Critical research about camera-and-LiDAR-based semantic object segmentation for autonomous driving significantly benefited from the recent development of deep learning. Specifically, the vision transformer is the novel ground-breaker that successfully brought the multi-head-attention mechanism to computer vision applications. Therefore, we propose a vision-transformer-based network to carry out camera-LiDAR fusion for semantic segmentation applied to autonomous driving. Our proposal uses the novel progressive-assemble strategy of vision transformers on a double-direction network and then integrates the results in a cross-fusion strategy over the transformer decoder layers. Unlike other works in the literature, our camera-LiDAR fusion transformers have been evaluated in challenging conditions like rain and low illumination, showing robust performance. The paper reports the segmentation results over the vehicle and human classes in different modalities: camera-only, LiDAR-only, and camera-LiDAR fusion. We perform coherent controlled benchmark experiments of the camera-LiDAR fusion transformer (CLFT) against other networks that are also designed for semantic segmentation. The experiments aim to evaluate the performance of CLFT independently from two perspectives: multimodal sensor fusion and backbone architectures. The quantitative assessments show our CLFT networks yield an improvement of up to 10% for challenging dark-wet conditions when comparing with Fully-Convolutional-Neural-Network-based (FCN) camera-LiDAR fusion neural network. Contrasting to the network with transformer backbone but using single modality input, the all-around improvement is 5-10%. Our full code is available online for an interactive demonstration and application.

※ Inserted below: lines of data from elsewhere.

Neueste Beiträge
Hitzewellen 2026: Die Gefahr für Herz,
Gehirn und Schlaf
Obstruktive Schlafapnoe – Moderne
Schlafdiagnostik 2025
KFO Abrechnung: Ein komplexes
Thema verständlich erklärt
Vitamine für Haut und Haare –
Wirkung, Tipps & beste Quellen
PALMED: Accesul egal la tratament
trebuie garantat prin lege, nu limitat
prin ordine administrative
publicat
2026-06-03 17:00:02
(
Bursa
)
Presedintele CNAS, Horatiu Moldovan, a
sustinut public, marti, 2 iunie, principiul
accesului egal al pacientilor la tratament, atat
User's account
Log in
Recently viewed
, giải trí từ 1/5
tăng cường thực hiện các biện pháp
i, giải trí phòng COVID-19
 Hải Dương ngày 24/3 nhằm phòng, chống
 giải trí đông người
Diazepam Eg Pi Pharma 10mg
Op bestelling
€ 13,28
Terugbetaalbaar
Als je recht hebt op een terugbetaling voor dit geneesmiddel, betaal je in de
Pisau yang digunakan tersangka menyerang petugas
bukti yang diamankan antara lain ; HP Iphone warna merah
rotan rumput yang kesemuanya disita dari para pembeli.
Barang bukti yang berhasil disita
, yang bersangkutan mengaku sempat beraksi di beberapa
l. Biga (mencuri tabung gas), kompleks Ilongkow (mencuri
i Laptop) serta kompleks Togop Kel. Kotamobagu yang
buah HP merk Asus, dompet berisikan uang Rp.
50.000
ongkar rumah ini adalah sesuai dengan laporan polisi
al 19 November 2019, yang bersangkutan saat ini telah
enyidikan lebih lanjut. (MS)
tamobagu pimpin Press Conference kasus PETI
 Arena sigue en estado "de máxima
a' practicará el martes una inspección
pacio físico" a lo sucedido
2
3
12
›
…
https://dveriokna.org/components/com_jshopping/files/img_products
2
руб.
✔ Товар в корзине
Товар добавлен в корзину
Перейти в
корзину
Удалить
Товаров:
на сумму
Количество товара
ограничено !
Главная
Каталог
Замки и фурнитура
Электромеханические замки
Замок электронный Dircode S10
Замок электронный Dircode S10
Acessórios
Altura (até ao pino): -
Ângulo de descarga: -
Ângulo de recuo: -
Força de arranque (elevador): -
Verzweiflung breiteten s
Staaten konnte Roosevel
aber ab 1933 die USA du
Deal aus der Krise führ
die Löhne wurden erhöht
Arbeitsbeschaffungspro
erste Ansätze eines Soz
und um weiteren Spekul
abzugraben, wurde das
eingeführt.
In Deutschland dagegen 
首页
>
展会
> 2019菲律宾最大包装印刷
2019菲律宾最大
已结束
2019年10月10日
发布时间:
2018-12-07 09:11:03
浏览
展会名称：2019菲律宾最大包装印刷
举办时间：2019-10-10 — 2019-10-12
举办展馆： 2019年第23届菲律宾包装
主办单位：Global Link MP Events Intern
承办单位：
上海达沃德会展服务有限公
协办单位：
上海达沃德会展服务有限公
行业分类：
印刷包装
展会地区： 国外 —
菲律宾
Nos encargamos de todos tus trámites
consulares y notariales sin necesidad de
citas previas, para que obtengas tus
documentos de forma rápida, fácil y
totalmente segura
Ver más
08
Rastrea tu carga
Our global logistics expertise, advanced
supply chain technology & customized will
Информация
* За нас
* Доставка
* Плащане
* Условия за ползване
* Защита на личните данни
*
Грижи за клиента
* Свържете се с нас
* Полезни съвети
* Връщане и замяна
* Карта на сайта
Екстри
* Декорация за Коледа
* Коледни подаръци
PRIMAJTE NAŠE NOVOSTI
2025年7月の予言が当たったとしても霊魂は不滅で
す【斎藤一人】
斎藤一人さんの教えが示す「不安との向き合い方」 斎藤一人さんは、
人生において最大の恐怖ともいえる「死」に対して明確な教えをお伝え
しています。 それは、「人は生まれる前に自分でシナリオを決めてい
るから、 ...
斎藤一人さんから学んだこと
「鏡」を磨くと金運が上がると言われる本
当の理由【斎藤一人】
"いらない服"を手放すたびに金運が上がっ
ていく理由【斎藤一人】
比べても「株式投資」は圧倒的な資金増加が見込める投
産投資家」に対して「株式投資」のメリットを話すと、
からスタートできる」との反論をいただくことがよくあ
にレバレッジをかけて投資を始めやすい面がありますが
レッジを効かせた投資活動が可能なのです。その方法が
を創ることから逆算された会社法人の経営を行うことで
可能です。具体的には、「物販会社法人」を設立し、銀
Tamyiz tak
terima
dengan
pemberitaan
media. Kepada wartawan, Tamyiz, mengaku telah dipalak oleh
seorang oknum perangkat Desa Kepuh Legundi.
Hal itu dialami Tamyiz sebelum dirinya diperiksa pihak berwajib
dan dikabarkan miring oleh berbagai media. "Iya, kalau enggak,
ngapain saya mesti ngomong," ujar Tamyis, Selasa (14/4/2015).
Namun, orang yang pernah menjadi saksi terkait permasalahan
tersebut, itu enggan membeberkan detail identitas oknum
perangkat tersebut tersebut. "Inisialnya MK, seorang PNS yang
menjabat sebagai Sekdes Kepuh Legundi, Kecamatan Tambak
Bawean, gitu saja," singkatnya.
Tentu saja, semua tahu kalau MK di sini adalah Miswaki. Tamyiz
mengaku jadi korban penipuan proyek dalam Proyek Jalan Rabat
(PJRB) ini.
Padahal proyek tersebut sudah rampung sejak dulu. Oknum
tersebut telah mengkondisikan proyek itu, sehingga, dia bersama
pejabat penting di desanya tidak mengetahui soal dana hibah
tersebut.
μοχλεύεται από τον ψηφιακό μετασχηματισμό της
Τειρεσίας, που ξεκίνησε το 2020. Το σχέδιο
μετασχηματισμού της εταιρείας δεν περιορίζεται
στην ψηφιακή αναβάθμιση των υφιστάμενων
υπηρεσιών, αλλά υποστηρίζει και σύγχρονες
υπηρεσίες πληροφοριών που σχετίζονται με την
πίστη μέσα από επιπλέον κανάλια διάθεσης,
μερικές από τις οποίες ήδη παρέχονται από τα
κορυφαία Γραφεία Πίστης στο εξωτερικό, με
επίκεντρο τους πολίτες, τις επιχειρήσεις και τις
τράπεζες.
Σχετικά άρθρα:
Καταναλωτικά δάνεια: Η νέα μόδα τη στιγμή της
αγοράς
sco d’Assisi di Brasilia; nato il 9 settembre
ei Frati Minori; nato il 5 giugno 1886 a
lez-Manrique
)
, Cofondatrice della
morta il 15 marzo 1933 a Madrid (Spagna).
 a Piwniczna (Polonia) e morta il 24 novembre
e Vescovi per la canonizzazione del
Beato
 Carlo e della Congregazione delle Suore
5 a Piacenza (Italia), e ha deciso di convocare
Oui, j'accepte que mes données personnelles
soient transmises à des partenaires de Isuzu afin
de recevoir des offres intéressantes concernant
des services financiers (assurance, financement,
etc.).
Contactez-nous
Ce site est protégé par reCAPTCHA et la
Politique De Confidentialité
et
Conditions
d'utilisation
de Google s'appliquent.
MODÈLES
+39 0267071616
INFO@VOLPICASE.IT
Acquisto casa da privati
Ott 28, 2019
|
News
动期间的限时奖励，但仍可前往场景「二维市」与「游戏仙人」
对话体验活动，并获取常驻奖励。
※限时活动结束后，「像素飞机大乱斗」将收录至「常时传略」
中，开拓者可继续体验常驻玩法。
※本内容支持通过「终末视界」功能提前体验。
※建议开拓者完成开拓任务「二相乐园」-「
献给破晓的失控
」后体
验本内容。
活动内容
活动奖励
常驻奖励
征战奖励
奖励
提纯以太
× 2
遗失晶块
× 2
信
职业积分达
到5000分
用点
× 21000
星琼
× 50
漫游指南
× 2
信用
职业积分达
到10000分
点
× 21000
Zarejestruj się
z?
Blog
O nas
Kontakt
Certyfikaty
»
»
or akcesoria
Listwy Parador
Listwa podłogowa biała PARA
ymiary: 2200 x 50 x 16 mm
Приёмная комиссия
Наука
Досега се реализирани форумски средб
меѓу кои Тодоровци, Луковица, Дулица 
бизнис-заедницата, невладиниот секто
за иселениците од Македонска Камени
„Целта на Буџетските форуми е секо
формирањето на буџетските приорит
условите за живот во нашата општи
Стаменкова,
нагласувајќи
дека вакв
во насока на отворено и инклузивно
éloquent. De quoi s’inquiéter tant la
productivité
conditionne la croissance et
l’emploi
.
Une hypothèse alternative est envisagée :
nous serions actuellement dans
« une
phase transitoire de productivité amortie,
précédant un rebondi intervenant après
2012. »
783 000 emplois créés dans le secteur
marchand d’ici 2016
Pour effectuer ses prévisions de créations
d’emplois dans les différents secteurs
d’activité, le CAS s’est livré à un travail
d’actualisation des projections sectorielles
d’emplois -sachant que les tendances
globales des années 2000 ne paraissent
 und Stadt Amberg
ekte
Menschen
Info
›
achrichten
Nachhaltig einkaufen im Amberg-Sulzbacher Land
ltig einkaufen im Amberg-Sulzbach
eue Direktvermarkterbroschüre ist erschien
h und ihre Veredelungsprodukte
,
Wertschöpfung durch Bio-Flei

The experiments in the paper were carried out on TalTech HPC. For CLFT and CLFCN, we programmed upon pytorch directly and avoid too much high-level apis, thus we believe the scratch training of the models should be compatible with various environments.
However, if you want to try the models we trained for our paper, there is need to keep several critical packages version same as ours. We use python 3.9 in all experiments.
numpy-1.26.0
pytorch-2.1.0
tqdm-4.66.1
tensorboard-2.15.0
torchvision-0.16.0
timm-0.9.8
einops-0.7.0
Moreover, we provide our conda yml file in the repo. We recommend to implement this environment if you are using our models.
For CLFT:
For CLFCN:
We provide the visual_run.py to load the model path and input data, then render out the segmentation and overlay results as PNG images.
Specify three args for this script.
-m -> modality. Choices: rgb, lidar, cross_fusion
-bb -> backbone. Choices: clfcn, clft
-p -> the txt file contains the paths of input data.
The waymo_dataset/visual_run_demo.txt contains four samples scattered to four weather subsets, light-dry, light-wet, night-dry, and night-wet. But please note you need to have our waymo dataset downloaded and placed in the 'waymo_dataset' folder. The segmentation and overlay results of these four samples will be saved in 'output' folder and followed the same folder tree specified in this repo. We provide the PNG results of four samples in 'output' folder as well.
Please note this script is for making visualization results in big batch. If you only want to try for one image, we recommend to take a look of the ipython/make_qualitative_images .ipynb, it helps to better understand the code.
python visual_run.py -m cross_fusion -bb clft -p ./waymo_dataset/visual_run_demo.txt
Specify the corresponding CLFT model path in the config.json 'General' 'model_path'
python visual_run.py -m cross_fusion -bb clfcn -p ./waymo_dataset/visual_run_demo.txt
Specify the corresponding CLFCN model path in the config.json 'General' 'model_path'
The train.py script is for training the CLFT and CLFCN models.
Specify two args for this script.
-m -> modality. Choices: rgb, lidar, cross_fusion
-bb -> backbone. Choices: clfcn, clft\
The waymo_dataset/splits_clft/train_all.txt and waymo_dataset/splits_clft/early_stop_valid.txt are specified in the script. We use 60% of the dataset for training, and 20% for validating.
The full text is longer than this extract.